The braking system of an automobile is integral to preventing mishaps and accidents. They do this by creating friction to slow the wheels or bring them to a stop when needed. Since the invention of vehicles, many systems have been created to perfect braking. Disc and drum brakes are modern examples.
|DISC BRAKES||DRUM BRAKES|
|It became standard in the 1960s.||They are an older design of the braking system.|
|Production and maintenance are expensive||Cheaper to produce, procure and maintain|
|Functions well in high temperatures||Performance is negatively affected by heat buildup.|
|Requires brake fluid to function||It does not use brake fluid.|
Disc brakes were invented in 1902 but were not popular until the mid-20th century. Disc brakes typically have a pair of calipers that hold a pair of friction pads against rotating disks. For them to work, the pads fill with brake fluid and slow the motion of the rotor.

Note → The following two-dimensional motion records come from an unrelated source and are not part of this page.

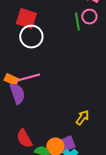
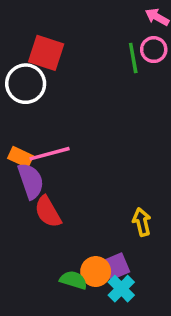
white circle: (31, 37) -> (26, 84), moved
yellow arrow: (82, 118) -> (142, 222), turned -49
red semicircle: (24, 139) -> (48, 212), moved

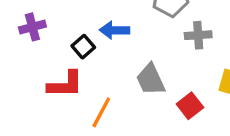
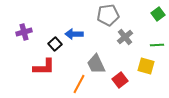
gray cross: (198, 35) -> (125, 37), turned -35
orange line: (101, 112) -> (79, 84), moved

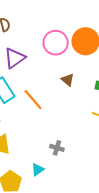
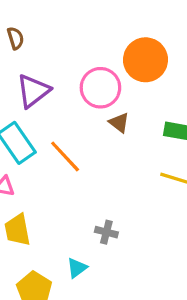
pink circle: (56, 43) -> (100, 88), moved

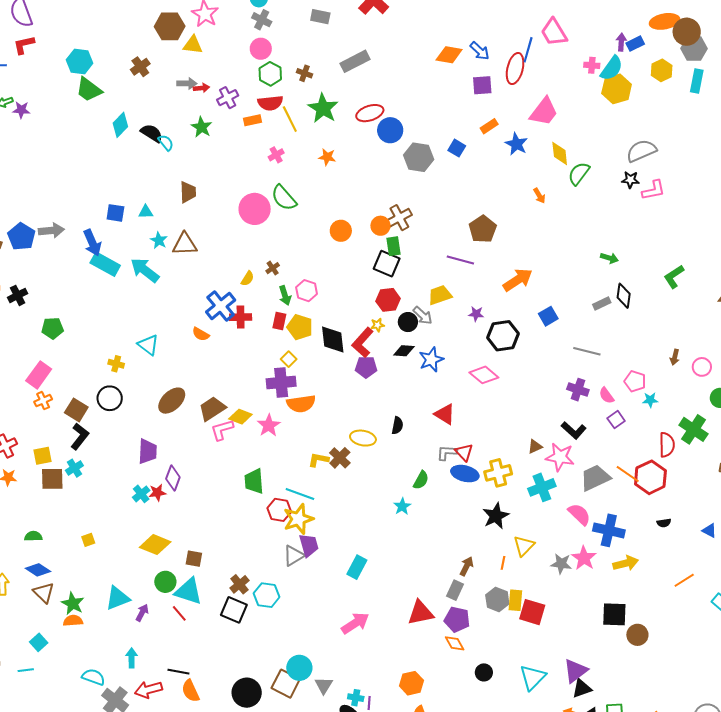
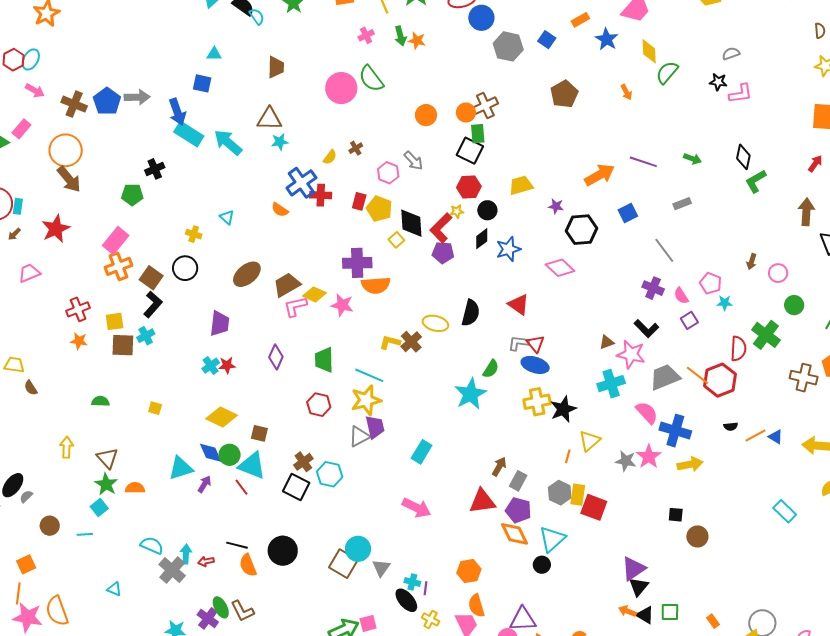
gray semicircle: (641, 151) -> (731, 54), size x0.6
cyan triangle: (146, 212) -> (214, 54), moved
brown pentagon: (483, 229) -> (564, 94), moved
cyan star: (159, 240) -> (280, 142), moved, turned 30
purple line: (460, 260) -> (643, 162), moved
black cross: (18, 295) -> (155, 169), moved
green arrow: (285, 295) -> (400, 36), moved
black diamond: (624, 296) -> (743, 157), moved
gray arrow: (423, 315) -> (413, 161), moved
cyan triangle: (148, 345) -> (227, 217), size x0.7
black diamond: (404, 351) -> (482, 239), turned -45
gray line: (587, 351) -> (664, 250), turned 36
yellow square: (289, 359) -> (396, 240), moved
orange cross: (43, 401) -> (119, 266), size x1.5
pink star: (269, 425) -> (342, 305), turned -30
black semicircle: (397, 425) -> (471, 313), size x1.5
yellow cross: (498, 473) -> (537, 402), moved
purple diamond: (173, 478) -> (276, 357), moved
cyan star: (402, 506) -> (471, 394), size x1.8
red hexagon: (279, 510) -> (319, 405), moved
yellow square: (88, 540) -> (155, 408), turned 32
brown arrow: (467, 566) -> (499, 467), moved
blue diamond: (38, 570) -> (211, 453), moved, turned 30
orange line: (684, 580) -> (756, 436), moved
green star: (73, 604) -> (106, 484), moved
black square: (614, 614) -> (676, 515), size x0.6
pink arrow: (355, 623) -> (416, 508), turned 56
orange diamond: (455, 643) -> (514, 534), size x1.4
cyan arrow: (132, 658) -> (186, 554), moved
cyan triangle: (533, 677) -> (552, 539), moved
black triangle: (582, 688) -> (639, 587), turned -35
red arrow: (148, 690) -> (206, 561), size x0.6
black circle: (247, 693) -> (283, 551), moved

Drum brakes are a kind of braking system that cause friction by pressing a set of shoes or pads which press on the inner surface of the drum, which in turn slows down the wheels. The drum, in turn, controls the wheels.
Drum Brake VS Disc Brake
Although they similarly work with the same principles, Disc Brakes are the more modern option of braking systems for some reasons. Disc brakes easily dispel most of the heat generated by the braking friction, while Drum brakes don’t. The heat buildup of drum brakes, in turn, affects the brakes’ performance, but this does not apply to disc brakes. The design of the disc brake is simpler and lighter and brakes very quickly, whereas the Drum Brake’s complex and 30% heavier design is slower. Drum brakes are cheaper and easy to maintain and can be found in huge vehicles like trucks and buses. Disc brakes are common in modern personal vehicles like cars and motorbikes and are very expensive to buy and maintain.